• _Exercise objective_
With the exception of the pictures, write out the data below precisely.

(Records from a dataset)
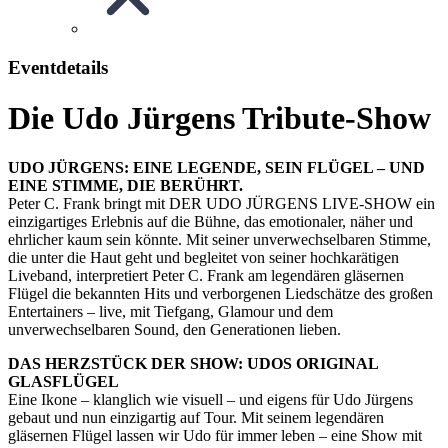
Eventdetails
Die Udo Jürgens Tribute-Show
UDO JÜRGENS: EINE LEGENDE, SEIN FLÜGEL – UND
EINE STIMME, DIE BERÜHRT.
Peter C. Frank bringt mit DER UDO JÜRGENS LIVE-SHOW ein
einzigartiges Erlebnis auf die Bühne, das emotionaler, näher und
ehrlicher kaum sein könnte. Mit seiner unverwechselbaren Stimme,
die unter die Haut geht und begleitet von seiner hochkarätigen
Liveband, interpretiert Peter C. Frank am legendären gläsernen
Flügel die bekannten Hits und verborgenen Liedschätze des großen
Entertainers – live, mit Tiefgang, Glamour und dem
unverwechselbaren Sound, den Generationen lieben.
DAS HERZSTÜCK DER SHOW: UDOS ORIGINAL
GLASFLÜGEL
Eine Ikone – klanglich wie visuell – und eigens für Udo Jürgens
gebaut und nun einzigartig auf Tour. Mit seinem legendären
gläsernen Flügel lassen wir Udo für immer leben – eine Show mit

• _Result_
Eventdetails
Die Udo Jürgens Tribute-Show
UDO JÜRGENS: EINE LEGENDE, SEIN FLÜGEL – UND
EINE STIMME, DIE BERÜHRT.
Peter C. Frank bringt mit DER UDO JÜRGENS LIVE-SHOW ein
einzigartiges Erlebnis auf die Bühne, das emotionaler, näher und
ehrlicher kaum sein könnte. Mit seiner unverwechselbaren Stimme,
die unter die Haut geht und begleitet von seiner hochkarätigen
Liveband, interpretiert Peter C. Frank am legendären gläsernen
Flügel die bekannten Hits und verborgenen Liedschätze des großen
Entertainers – live, mit Tiefgang, Glamour und dem
unverwechselbaren Sound, den Generationen lieben.
DAS HERZSTÜCK DER SHOW: UDOS ORIGINAL
GLASFLÜGEL
Eine Ikone – klanglich wie visuell – und eigens für Udo Jürgens
gebaut und nun einzigartig auf Tour. Mit seinem legendären
gläsernen Flügel lassen wir Udo für immer leben – eine Show mit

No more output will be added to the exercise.